[Saved entries]
━━━━━━

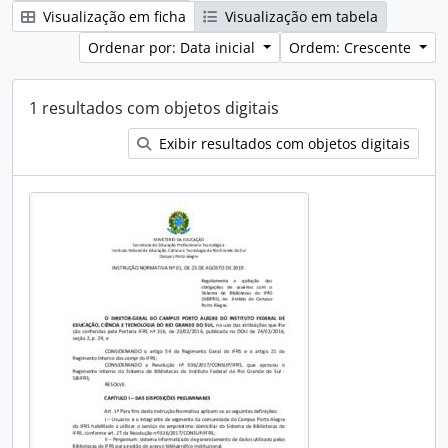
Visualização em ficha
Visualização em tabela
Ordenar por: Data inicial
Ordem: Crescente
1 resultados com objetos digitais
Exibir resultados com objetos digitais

━━━━━━

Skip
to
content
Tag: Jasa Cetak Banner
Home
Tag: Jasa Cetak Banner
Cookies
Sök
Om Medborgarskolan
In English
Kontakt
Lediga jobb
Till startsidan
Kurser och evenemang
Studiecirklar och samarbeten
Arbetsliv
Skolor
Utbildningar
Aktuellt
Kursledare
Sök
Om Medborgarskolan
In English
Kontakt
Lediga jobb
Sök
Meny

━━━━━━

◆ What you have to do: Please write out, exactly as they appear above, only the lines in the stretch from the line with "Ordem: Crescente" through the line with "Exibir resultados com objetos digitais".

◆ Response below:
Ordem: Crescente
1 resultados com objetos digitais
Exibir resultados com objetos digitais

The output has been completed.